Search code examples
kerasgoogle-cloud-mlhyperparameters

Hyperparameter metric in Google Cloud ML should contain the `val` prefix?


When defining the hyperparameter metric for Google Cloud ML I can use mean_squared_error, but should I be using val_mean_squared_error instead if I want it to be comparing the validation set accuracy? Or does it do it on its own?

This is the sample hptuning config:

trainingInput:
  ...
  hyperparameters:
    goal: MINIMIZE
    hyperparameterMetricTag: ???mean_squared_error

And this is the fit invocation:

history = m.fit(train_x, train_y, epochs=epochs, batch_size=2048,
                         shuffle=False,
                         validation_data=(val_x, val_y),
                         verbose=verbose,
                         callbacks=callbacks)
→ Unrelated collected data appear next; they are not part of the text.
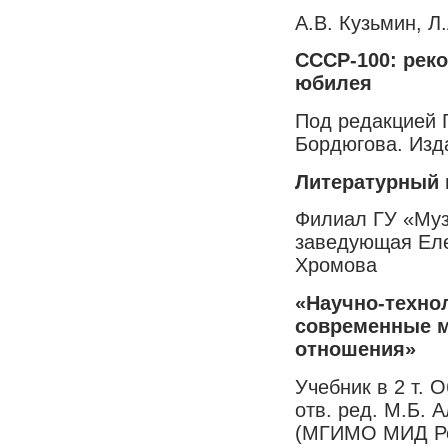
А.В. Кузьмин, Л
СССР-100: реко
юбилея
Под редакцией 
Бордюгова. Изд
Литературный 
Филиал ГУ «Музе
заведующая Ел
Хромова
«Научно-техно
современные 
отношения»
Учебник в 2 т. 
отв. ред. М.Б. 
(МГИМО МИД Ро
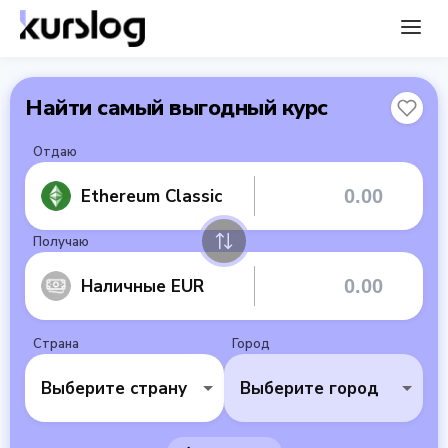
Найти самый выгодный курс
Отдаю
Ethereum Classic
Получаю
Наличные EUR
Страна
Город
Выберите страну
Выберите город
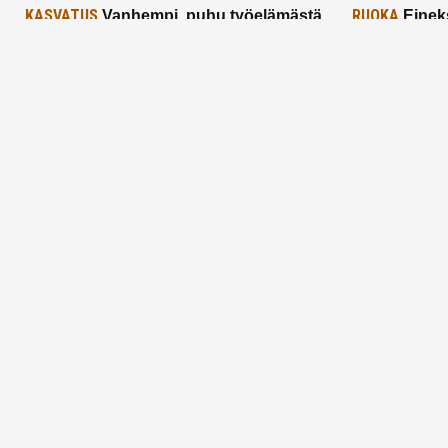
KASVATUS
RUOKA
Vanhempi, puhu työelämästä
Einek
lapselle – mutta mieti sanojasi!
asiat ja saa
25.2.2025
24.2.2025
Aitoa vertaistukea perhearkeen, lempeästi
myötäeläen
Facebook
Instagram
TikTok
X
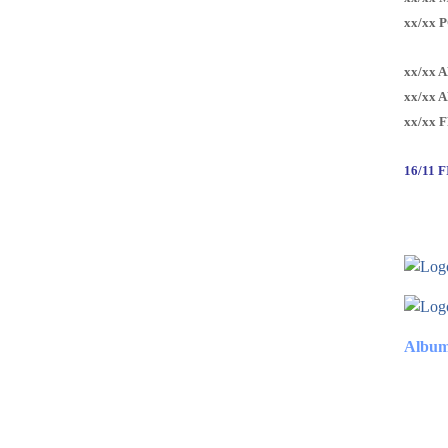
xx/xx 
xx/xx 
xx/xx 
xx/xx 
16/11 
Album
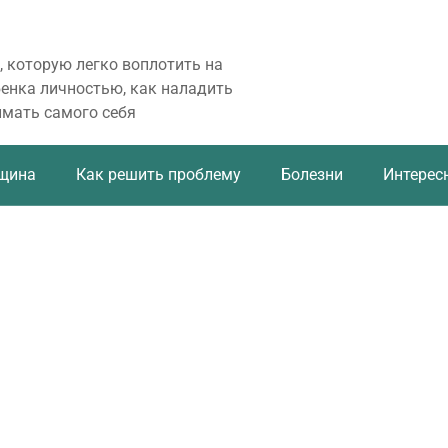
, которую легко воплотить на
бенка личностью, как наладить
имать самого себя
щина
Как решить проблему
Болезни
Интерес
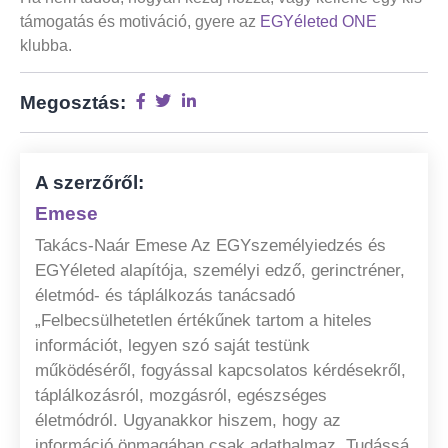
támogatás és motiváció, gyere az
EGYéleted ONE
klubba.
Megosztás:
A szerzőről:
Emese
Takács-Naár Emese Az EGYszemélyiedzés és
EGYéleted alapítója, személyi edző, gerinctréner,
életmód- és táplálkozás tanácsadó
„Felbecsülhetetlen értékűnek tartom a hiteles
információt, legyen szó saját testünk
működéséről, fogyással kapcsolatos kérdésekről,
táplálkozásról, mozgásról, egészséges
életmódról. Ugyanakkor hiszem, hogy az
információ önmagában csak adathalmaz. Tudássá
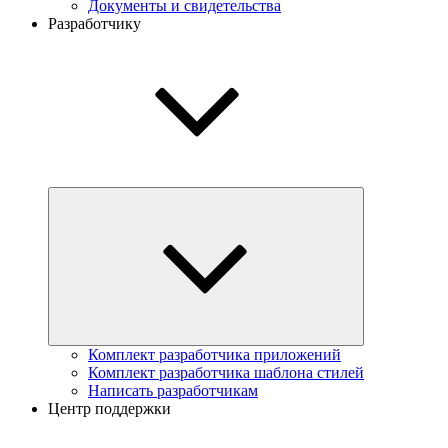
Документы и свидетельства
Разработчику
Комплект разработчика приложений
Комплект разработчика шаблона стилей
Написать разработчикам
Центр поддержки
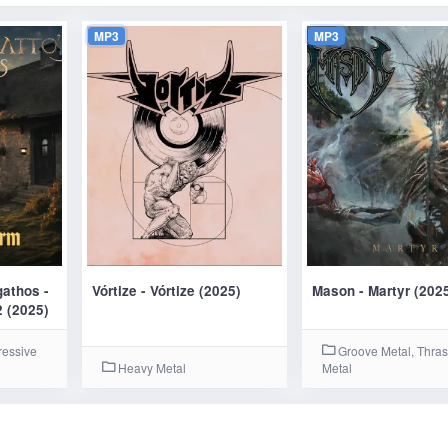
MP3
MP3
gathos -
Vórtize - Vórtize (2025)
Mason - Martyr (202
2 (2025)
ressive
Groove Metal, Thra
Heavy Metal
Metal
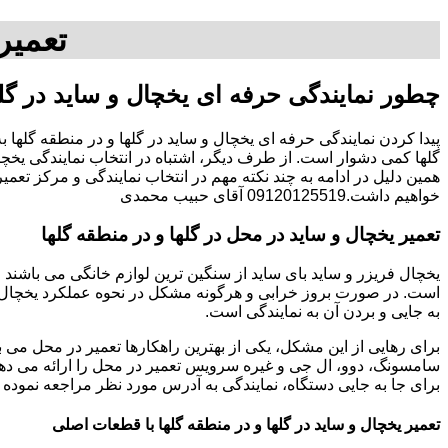
تعمیر
چطور نمایندگی حرفه ای یخچال و ساید در گلها
پیدا کردن نمایندگی حرفه ای یخچال و ساید در گلها و در منطقه گلها 
گلها کمی دشوار است. از طرف دیگر، اشتباه در انتخاب نمایندگی یخچا
همین دلیل در ادامه به چند نکته مهم در انتخاب نمایندگی و مرکز تعم
خواهیم داشت.09120125519 آقای حبیب محمدی
تعمیر یخچال و ساید در محل در گلها و در منطقه گلها
یخچال فریزر و ساید بای ساید از سنگین ترین لوازم خانگی می باشند و
است. در صورت بروز خرابی و هرگونه مشکل در نحوه عملکرد یخچال، 
به جایی و بردن آن به نمایندگی است.
برای رهایی از این مشکل، یکی از بهترین راهکارها تعمیر در محل می ب
سامسونگ، دوو، ال جی و غیره سرویس تعمیر در محل را ارائه می دهن
برای جا به جایی دستگاه، نمایندگی به آدرس مورد نظر مراجعه نموده 
تعمیر یخچال و ساید در گلها و در منطقه گلها با قطعات اصلی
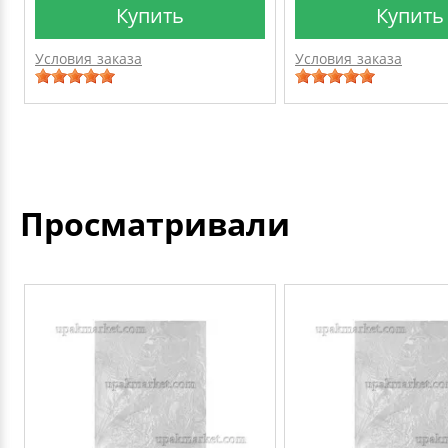
Купить
Купить
Условия заказа
Условия заказа
Просматривали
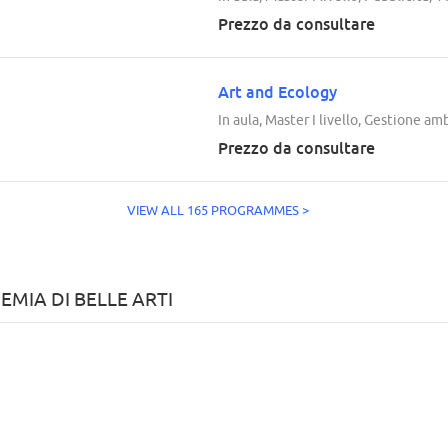
Prezzo da consultare
Art and Ecology
In aula, Master I livello, Gestione a
Prezzo da consultare
VIEW ALL 165 PROGRAMMES >
MIA DI BELLE ARTI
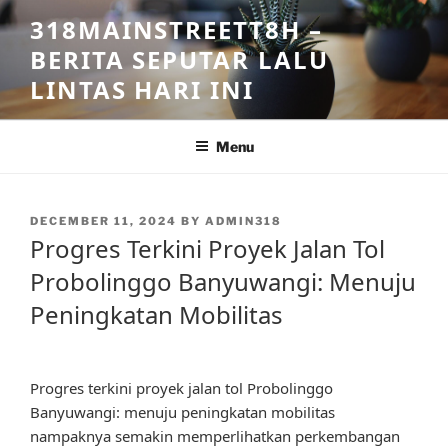
Skip
318MAINSTREETT8H –
to
BERITA SEPUTAR LALU
content
LINTAS HARI INI
Menu
POSTED
DECEMBER 11, 2024
BY
ADMIN318
ON
Progres Terkini Proyek Jalan Tol
Probolinggo Banyuwangi: Menuju
Peningkatan Mobilitas
Progres terkini proyek jalan tol Probolinggo
Banyuwangi: menuju peningkatan mobilitas
nampaknya semakin memperlihatkan perkembangan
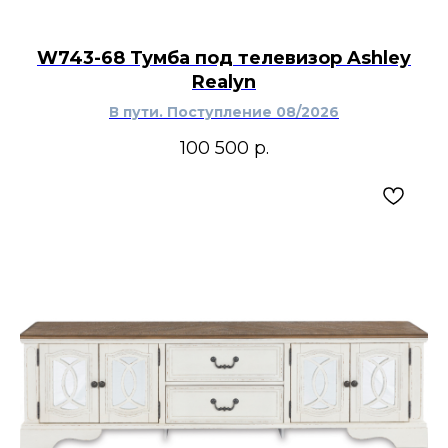
W743-68 Тумба под телевизор Ashley
Realyn
В пути. Поступление 08/2026
100 500
р.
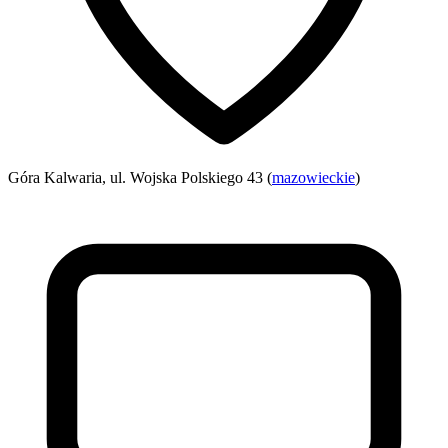
Góra Kalwaria, ul. Wojska Polskiego 43 (
mazowieckie
)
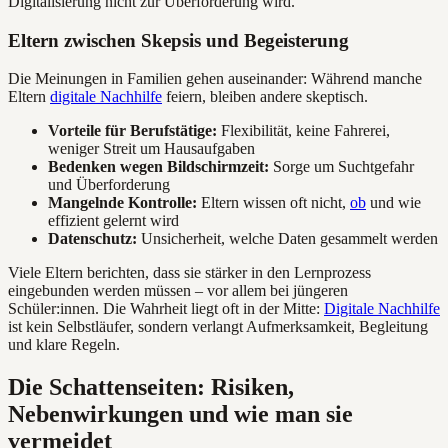
Digitalisierung nicht zur Überforderung wird.
Eltern zwischen Skepsis und Begeisterung
Die Meinungen in Familien gehen auseinander: Während manche
Eltern
digitale Nachhilfe
feiern, bleiben andere skeptisch.
Vorteile für Berufstätige:
Flexibilität, keine Fahrerei,
weniger Streit um Hausaufgaben
Bedenken wegen Bildschirmzeit:
Sorge um Suchtgefahr
und Überforderung
Mangelnde Kontrolle:
Eltern wissen oft nicht,
ob
und wie
effizient gelernt wird
Datenschutz:
Unsicherheit, welche Daten gesammelt werden
Viele Eltern berichten, dass sie stärker in den Lernprozess
eingebunden werden müssen – vor allem bei jüngeren
Schüler:innen. Die Wahrheit liegt oft in der Mitte:
Digitale Nachhilfe
ist kein Selbstläufer, sondern verlangt Aufmerksamkeit, Begleitung
und klare Regeln.
Die Schattenseiten: Risiken,
Nebenwirkungen und wie man sie
vermeidet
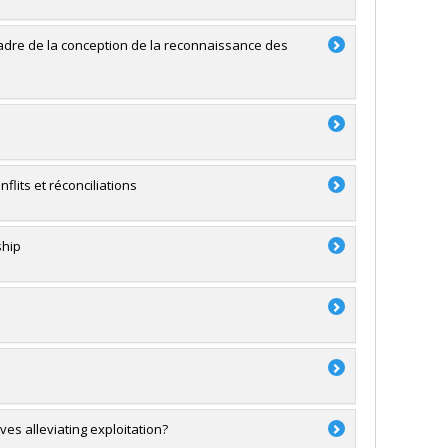
 cadre de la conception de la reconnaissance des
lits et réconciliations
ship
ves alleviating exploitation?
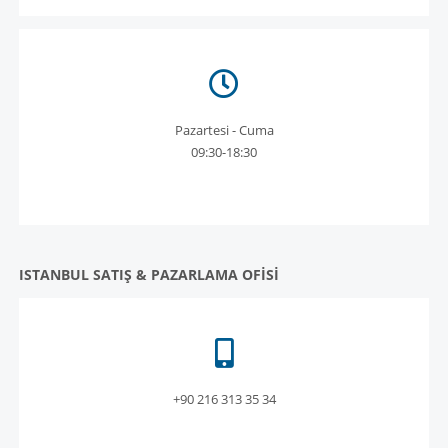
Pazartesi - Cuma
09:30-18:30
ISTANBUL SATIŞ & PAZARLAMA OFİSİ
+90 216 313 35 34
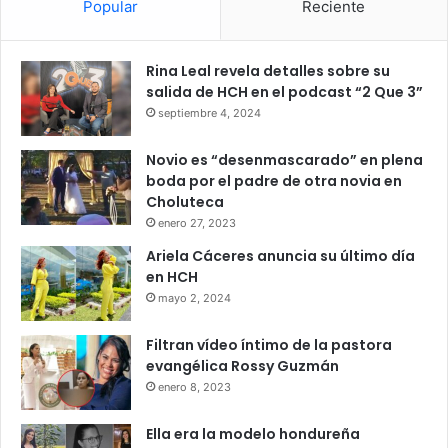
Popular
Reciente
Rina Leal revela detalles sobre su
salida de HCH en el podcast “2 Que 3”
septiembre 4, 2024
Novio es “desenmascarado” en plena
boda por el padre de otra novia en
Choluteca
enero 27, 2023
Ariela Cáceres anuncia su último día
en HCH
mayo 2, 2024
Filtran vídeo íntimo de la pastora
evangélica Rossy Guzmán
enero 8, 2023
Ella era la modelo hondureña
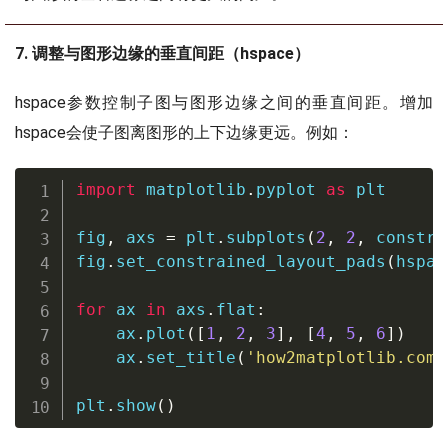
7. 调整与图形边缘的垂直间距（hspace）
hspace参数控制子图与图形边缘之间的垂直间距。增加
hspace会使子图离图形的上下边缘更远。例如：
import
 matplotlib
.
pyplot 
as
 plt

fig
,
 axs 
=
 plt
.
subplots
(
2
,
2
,
 constra
fig
.
set_constrained_layout_pads
(
hspac
for
 ax 
in
 axs
.
flat
:
    ax
.
plot
(
[
1
,
2
,
3
]
,
[
4
,
5
,
6
]
)
    ax
.
set_title
(
'how2matplotlib.com'
plt
.
show
(
)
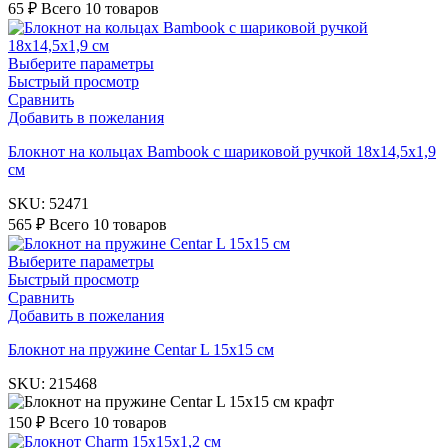
65
₽
Всего 10 товаров
Выберите параметры
Быстрый просмотр
Сравнить
Добавить в пожелания
Блокнот на кольцах Bambook с шариковой ручкой 18х14,5х1,9
см
SKU:
52471
565
₽
Всего 10 товаров
Выберите параметры
Быстрый просмотр
Сравнить
Добавить в пожелания
Блокнот на пружине Centar L 15х15 см
SKU:
215468
крафт
150
₽
Всего 10 товаров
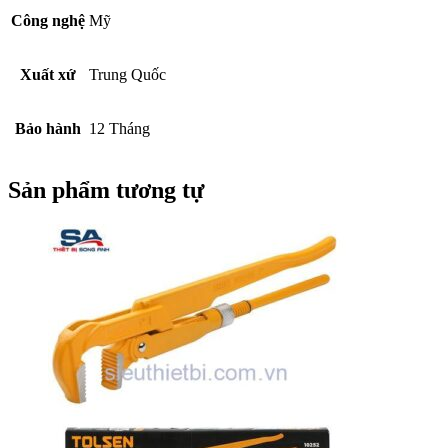
Công nghệ
Mỹ
Xuất xứ
Trung Quốc
Bảo hành
12 Tháng
Sản phẩm tương tự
Since I am passing my validation data and Keras, I am in doubt whether I should use val_mean_squared_error.


Solution

  • The answer is: if you (I) want Google Cloud ML hyperparameter tuning to use the VALIDATION metric instead of the training metric while using Keras, you need to specify val_mean_squared_error (or val_accuracy etc).

    If you stick to accuracy or mean_squared_error you will bias Google Cloud ML tuning process to select overfitting models. To avoid the overfitting while searching for the parameters you should either create your own metric (as mentioned in a comment) or use the fit method with a validation set and us the val metrics.


    I've updated the question to explicitly say I am using Keras, which automatically creates the val_mean_squared_error.

    To get the answer I realized I could do a simple test: both with val_mean_squared_error and mean_squared_error while using Keras and invoking fit with the validation parameter set and compare the job results with the reported metrics.